Can anyone shed any further light on this? This ticket is for my dad, and I DO NOT want him getting kicked out of the room or off the train by an overzealous conductor who thinks that he's abusing the system somehow. All other sleepers on the train are sold out, and the H room is the only option. Has anyone who is not qualified gotten the H bedroom with points? Any issues with the conductor?


----------



## darien-l (Jun 23, 2010)

I decided to make one more phone call to AGR, and spoke to a supervisor. He seemed very knowledgeable and did a good job explaining the rules. He said that "we prefer that you be mobility-impaired in some way, but no documentation needs to be provided to AGR, and we will book an accessible bedroom for you if you insist on it. From there on, it's up to the conductor. If you book your ticket more than 14 days in advance, and fail to provide documentation of disability to the conductor, the conductor may ask you to vacate the room for violating Amtrak rules. If you book your ticket less than 14 days in advance, it should be fine, since these rooms are basically up for grabs by then. However, because you are not traveling on a paid Amtrak ticket, the 14-day rule does not explicitly apply, and there is a small chance that the conductor may ask you to vacate the room if a mobility-impaired person from coach requests a paid upgrade."

So, it sounds like it's reasonably safe to book, but it would still be good to have field reports. Are conductors well aware of the 14-day rule? Do paid tickets for H rooms, booked for unqualified persons less than 14 days in adavance say something like "disability documentation requirement waived"? Would it be a problem if an AGR ticket doesn't say that?


----------



## RRrich (Jun 23, 2010)

Wouldn't it be nice if AGR would post a set of WRITTEN rules that we could count on to be correct?


----------



## darien-l (Jun 23, 2010)

Nothing in the AGR Terms and Conditions about accessible bedrooms: https://www.amtrakguestrewards.com/index.cf...;loc=tandc.html

My impression is that AGR simply doesn't want to deal with this issue, and passes the buck to the conductor to sort out who belongs in the H room and who doesn't.

My worry is that it that some inflexible, by-the-book conductor might go through the following thought process:

Does the person in the room appear mobility impaired? No

Does the person in the room have any documentation proving a disability? No

Does his ticket say that disability requirement is waived? No

Result: "Sir, I'm going to have to ask you to vacate this room."
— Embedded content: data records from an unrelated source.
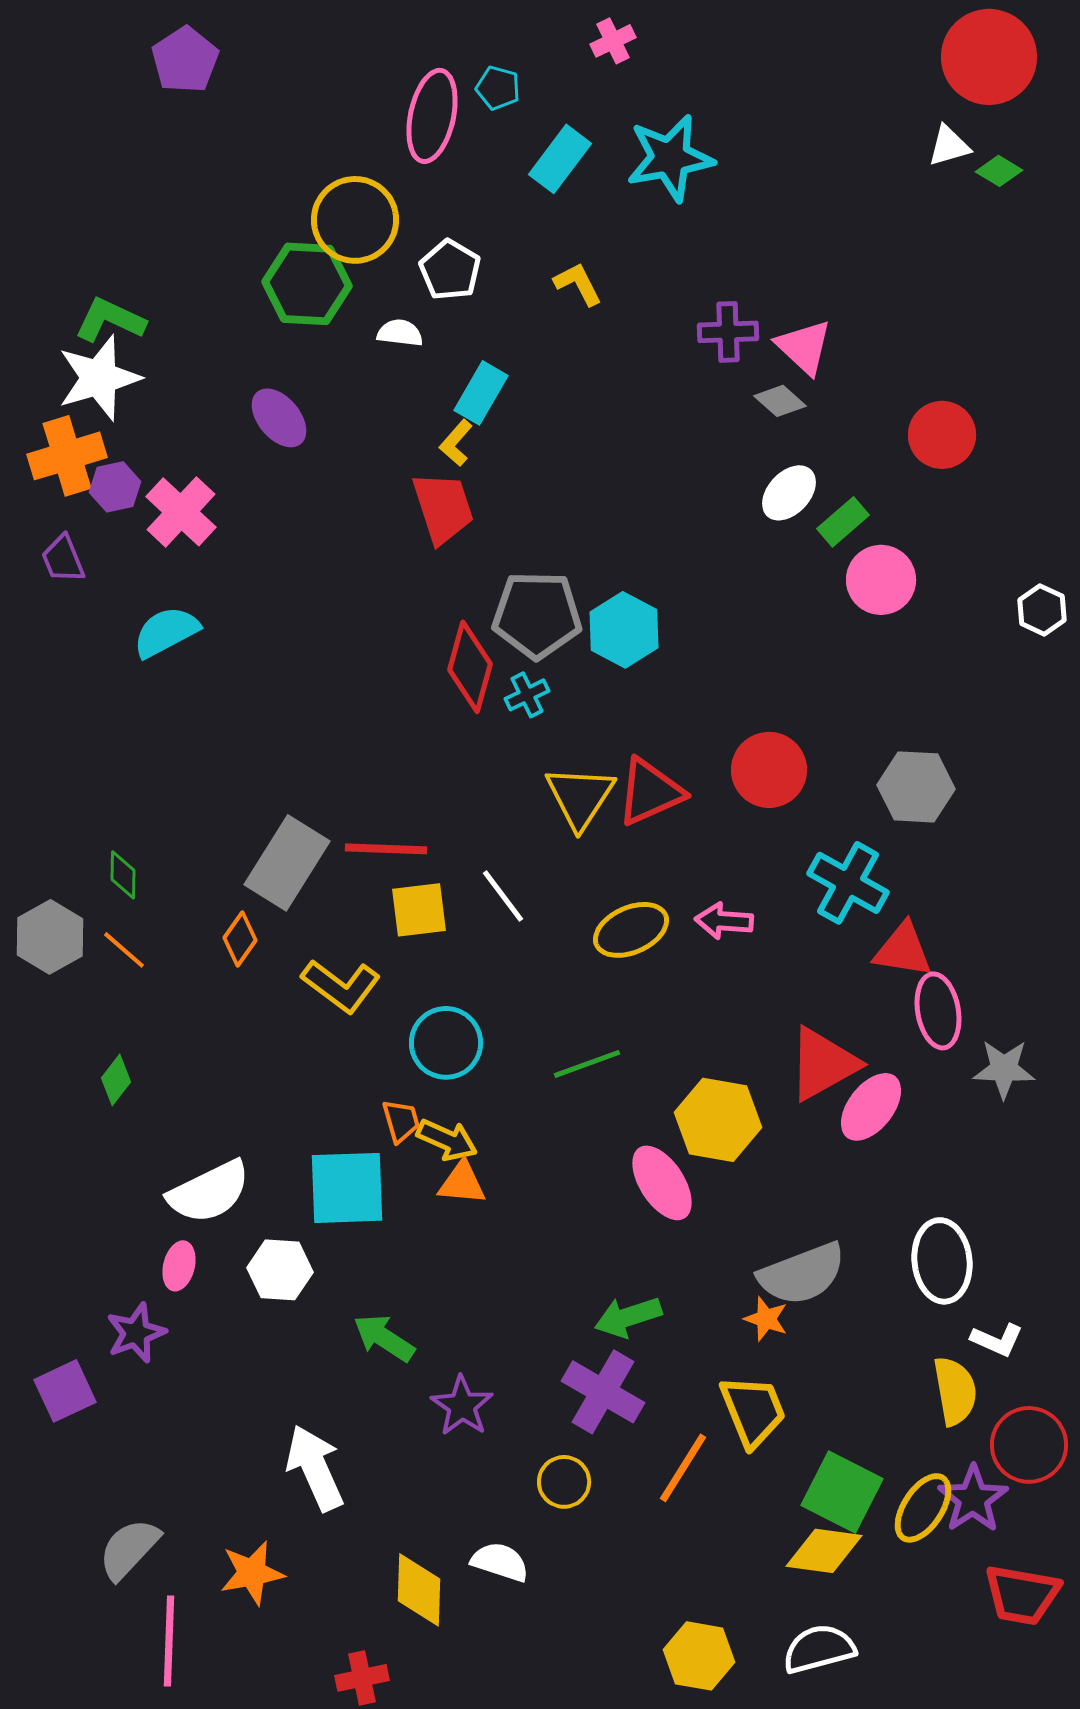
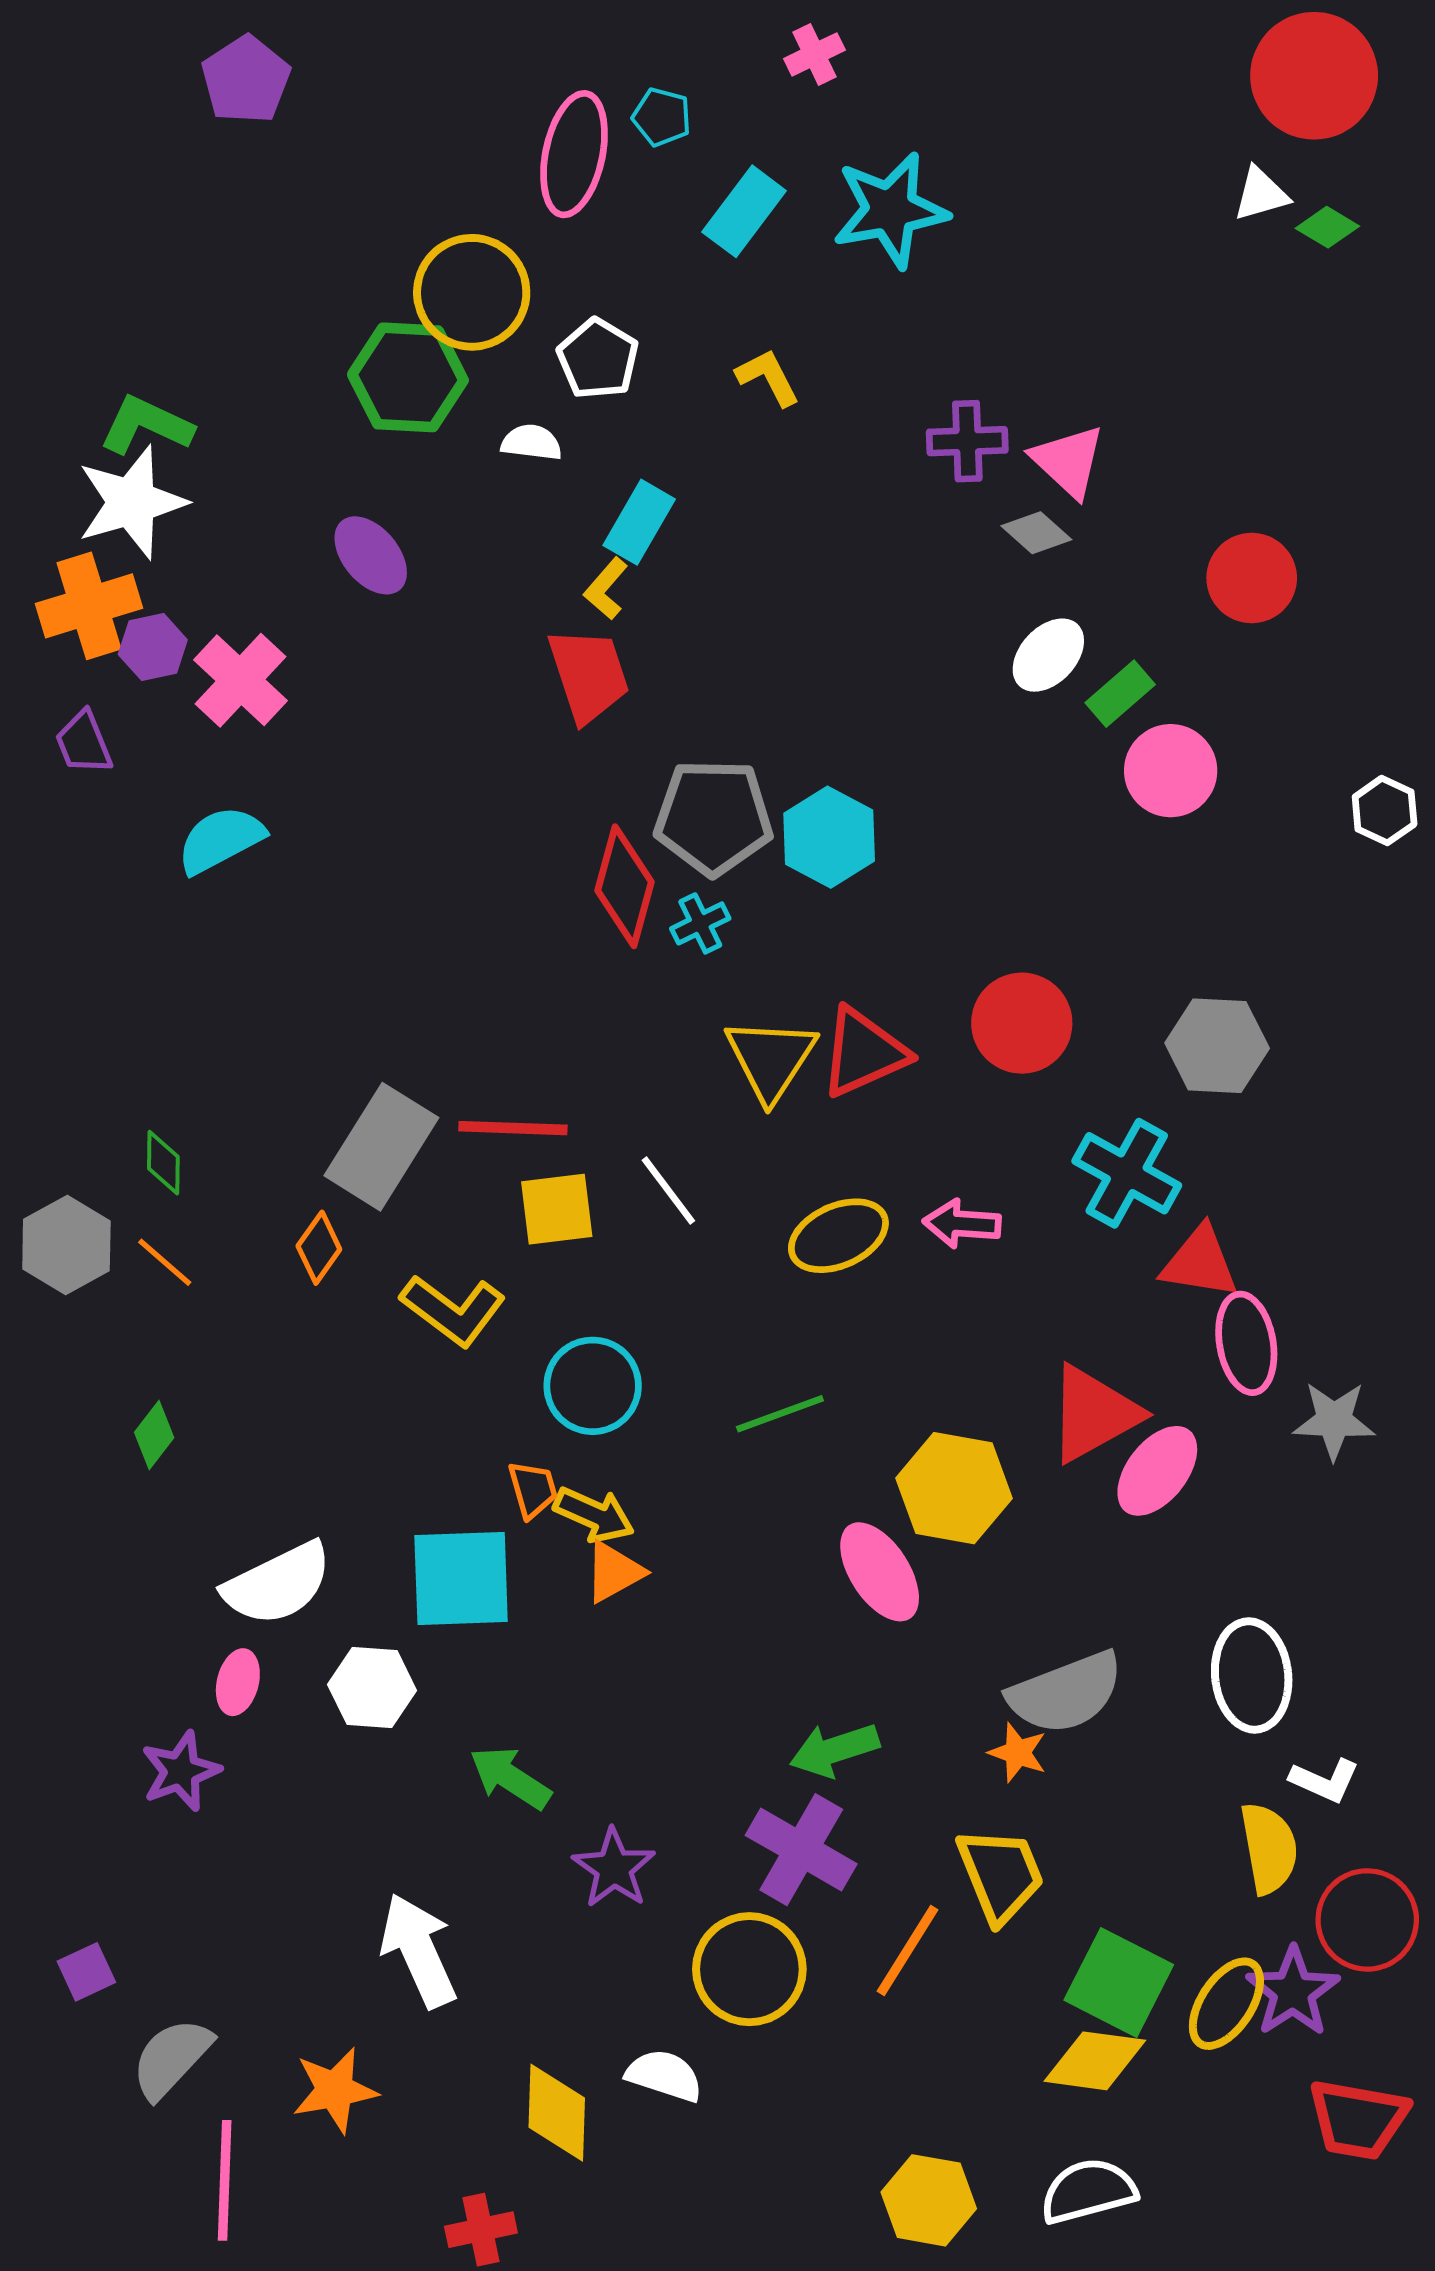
orange triangle: (462, 1183) -> (614, 1572), turned -34
purple square: (65, 1391) -> (86, 1972), moved, size x0.7
yellow circle: (564, 1482) -> (749, 1969), size x1.6

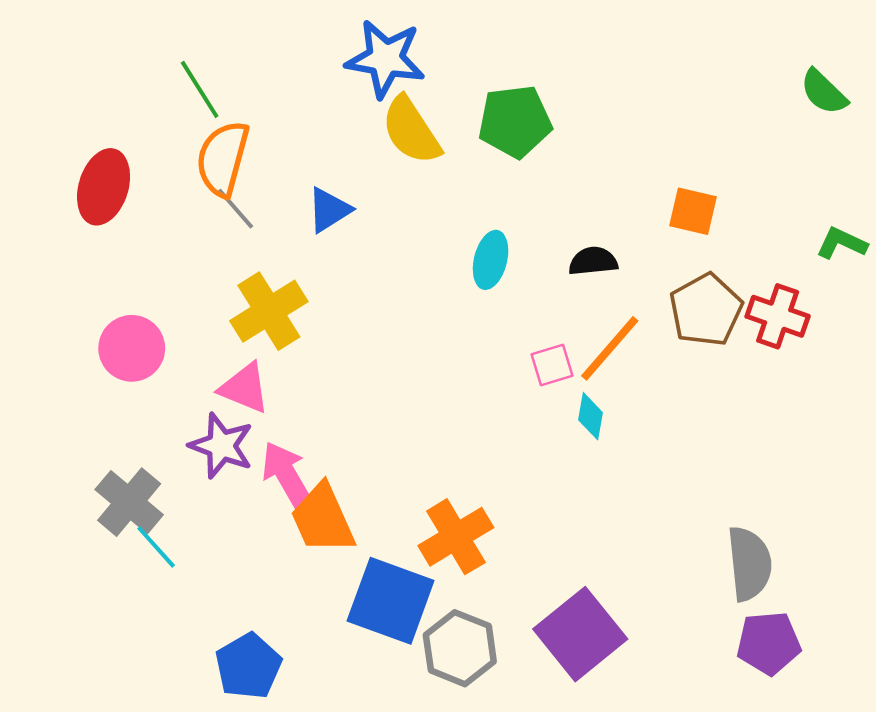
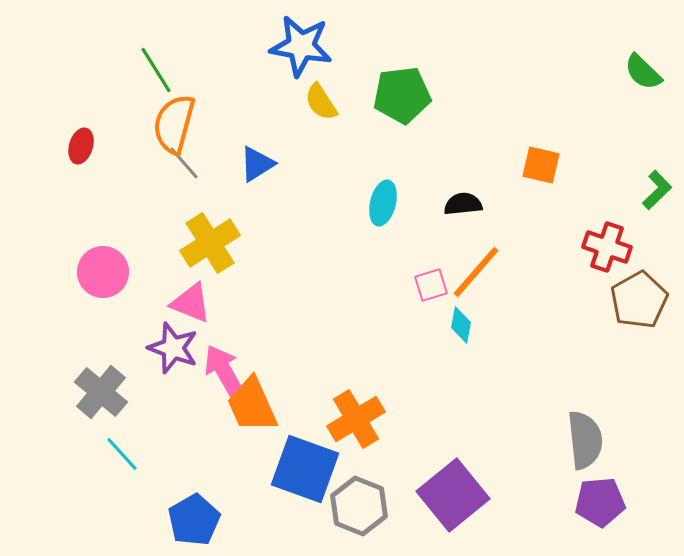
yellow semicircle: (411, 130) -> (321, 102), size x0.7
red ellipse: (104, 187) -> (81, 146), size x0.6
green L-shape: (842, 243) -> (657, 190), turned 111
brown pentagon: (706, 310) -> (639, 300), moved
cyan line: (156, 547) -> (122, 454), moved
Can anyone tell me whether that's a plausible scenario?


----------



## Hamhock (Jun 28, 2010)

darien-l said:


> Nothing in the AGR Terms and Conditions about accessible bedrooms: https://www.amtrakgu...;loc=tandc.html
> 
> My impression is that AGR simply doesn't want to deal with this issue, and passes the buck to the conductor to sort out who belongs in the H room and who doesn't.
> 
> ...


Just have your father wince and hold his back a lot.


----------



## Ryan (Jun 28, 2010)

darien-l said:


> Does his ticket say that disability requirement is waived? No


This raises an interesting question - if I purchase an H room ticket in the 2 week window, is there any indication of that on the ticket (I don't have a ticket handy to see if the date of purchase appears on it)? Assuming that it doesn't, how does the conductor have any say in the matter? If you've got a ticket for the H room, you should be able to stay in it (I would think).


----------



## AlanB (Jun 28, 2010)

I'm pretty sure that just like with say a AAA discount, it's pretty clearly indicated on the tickets that one got the H-room because you have a disability.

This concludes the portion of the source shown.